[Dataset entries]

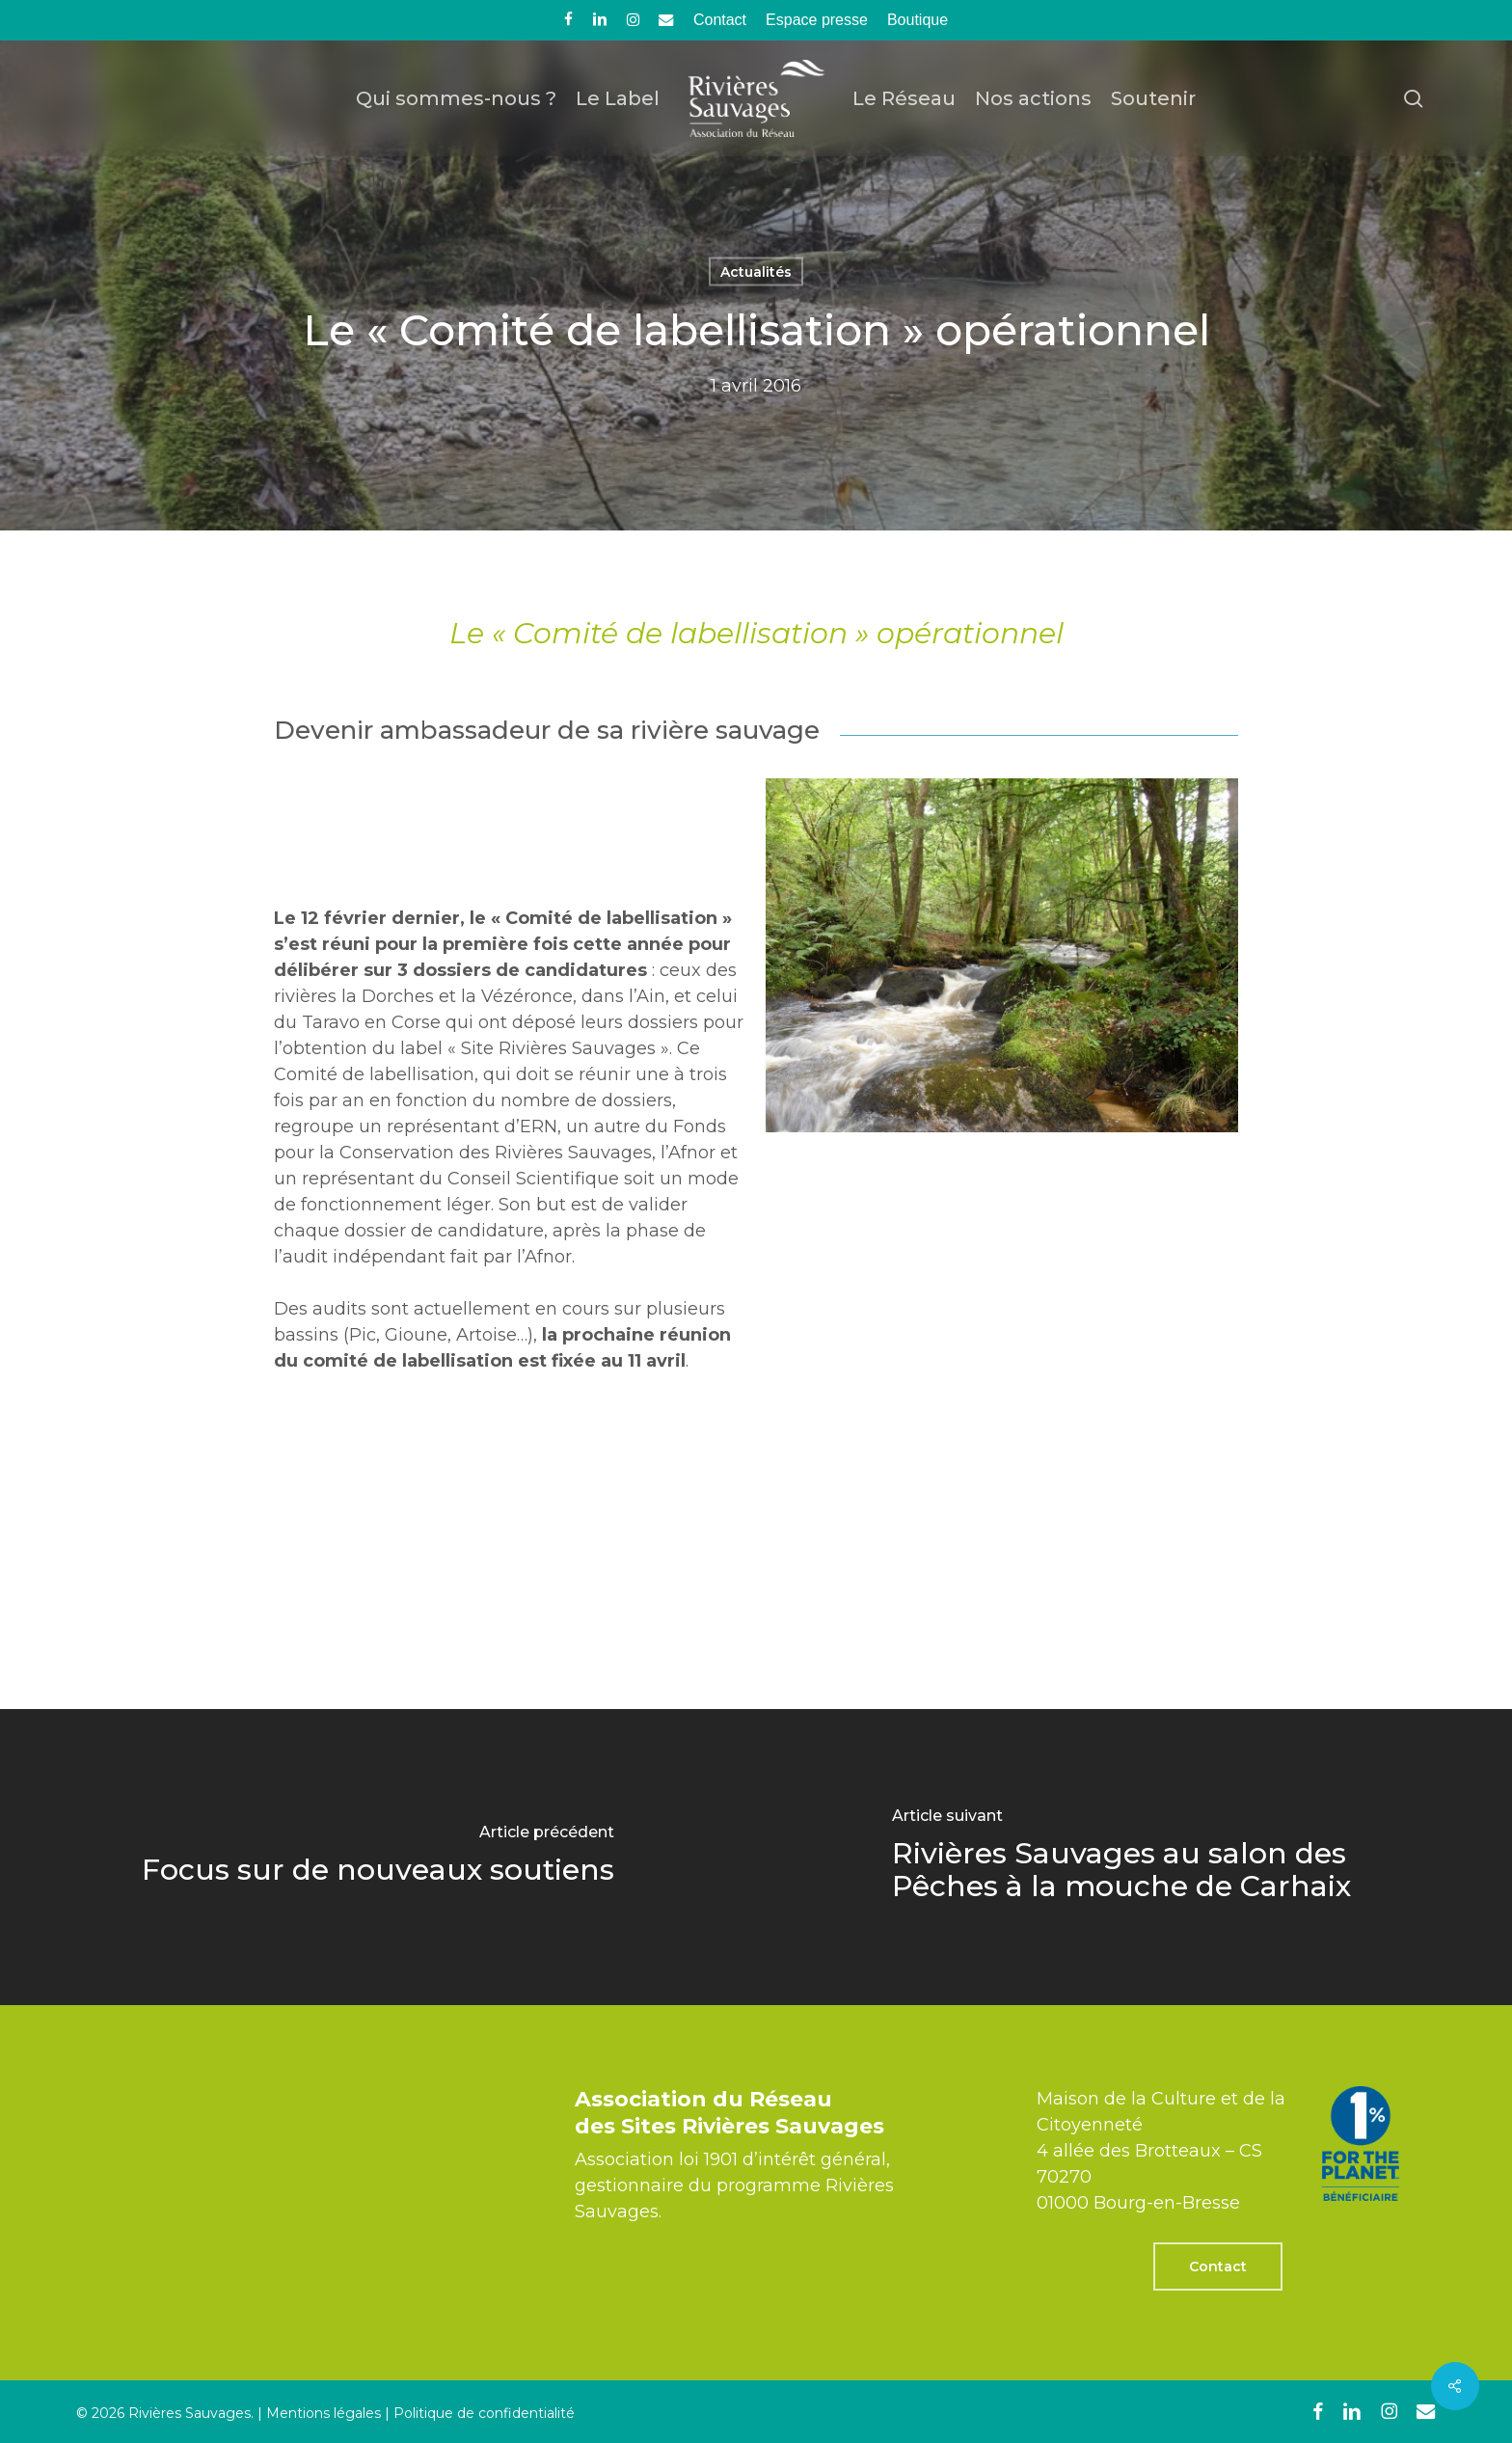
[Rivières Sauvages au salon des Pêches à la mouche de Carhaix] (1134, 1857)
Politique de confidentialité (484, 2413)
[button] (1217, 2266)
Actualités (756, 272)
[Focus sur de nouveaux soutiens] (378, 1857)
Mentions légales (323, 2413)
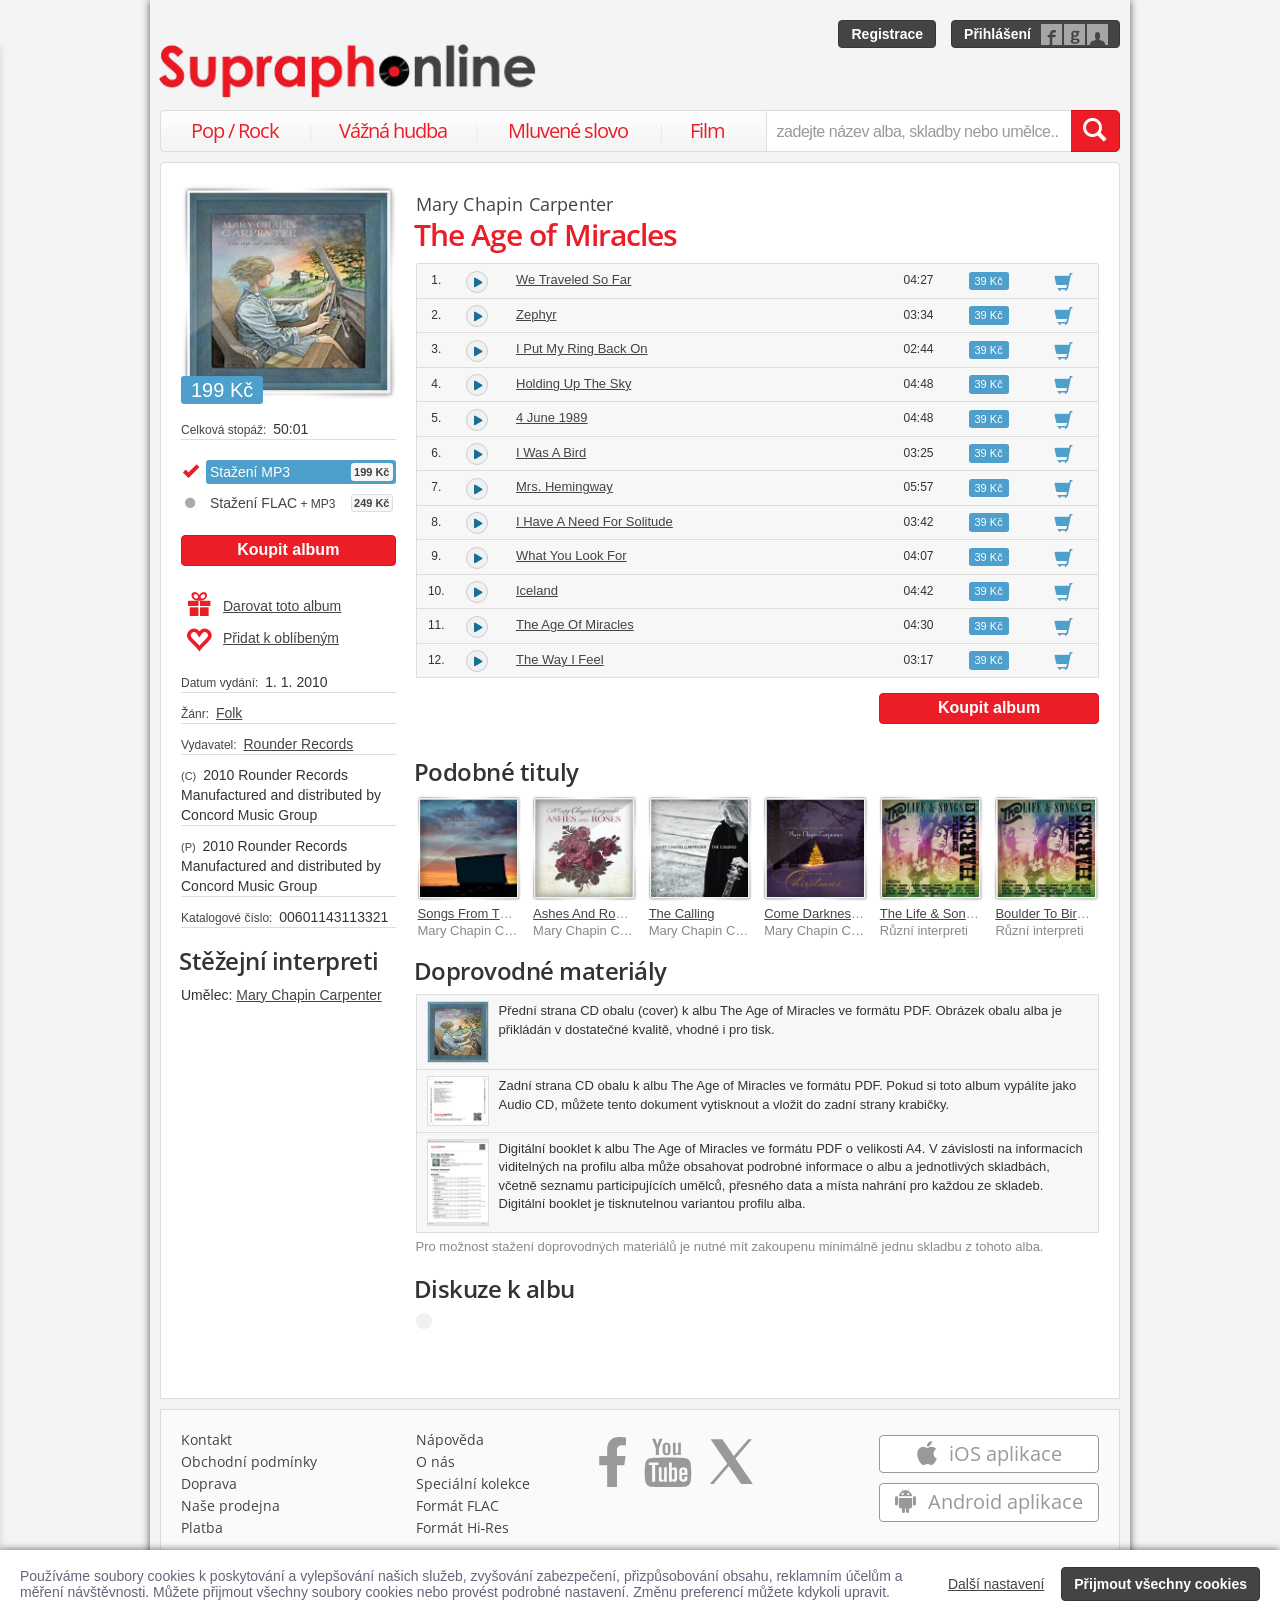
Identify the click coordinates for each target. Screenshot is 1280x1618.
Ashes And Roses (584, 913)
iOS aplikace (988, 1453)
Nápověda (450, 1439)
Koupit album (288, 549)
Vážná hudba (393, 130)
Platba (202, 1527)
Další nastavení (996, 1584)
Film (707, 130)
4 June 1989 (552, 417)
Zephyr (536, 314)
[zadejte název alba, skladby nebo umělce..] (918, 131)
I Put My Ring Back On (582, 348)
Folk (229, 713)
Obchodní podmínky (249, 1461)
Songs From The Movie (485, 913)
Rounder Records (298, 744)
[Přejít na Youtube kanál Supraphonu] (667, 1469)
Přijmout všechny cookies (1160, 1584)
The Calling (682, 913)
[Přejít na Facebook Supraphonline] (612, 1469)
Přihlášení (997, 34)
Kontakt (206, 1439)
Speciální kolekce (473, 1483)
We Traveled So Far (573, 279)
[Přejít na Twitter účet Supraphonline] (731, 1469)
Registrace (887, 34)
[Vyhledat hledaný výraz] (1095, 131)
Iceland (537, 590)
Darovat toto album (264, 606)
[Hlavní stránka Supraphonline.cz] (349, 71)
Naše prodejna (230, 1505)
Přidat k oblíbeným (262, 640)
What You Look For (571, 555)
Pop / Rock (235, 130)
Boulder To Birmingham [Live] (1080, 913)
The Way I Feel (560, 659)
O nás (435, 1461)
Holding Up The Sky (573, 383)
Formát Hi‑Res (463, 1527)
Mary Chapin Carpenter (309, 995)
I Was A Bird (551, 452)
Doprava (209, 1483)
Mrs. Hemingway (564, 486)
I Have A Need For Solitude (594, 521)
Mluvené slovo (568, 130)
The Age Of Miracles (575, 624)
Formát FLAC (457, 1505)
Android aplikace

Exercise requirements
In the records above, how many lines hold the string "Přejít"? Only the number should be given.

Your solution
3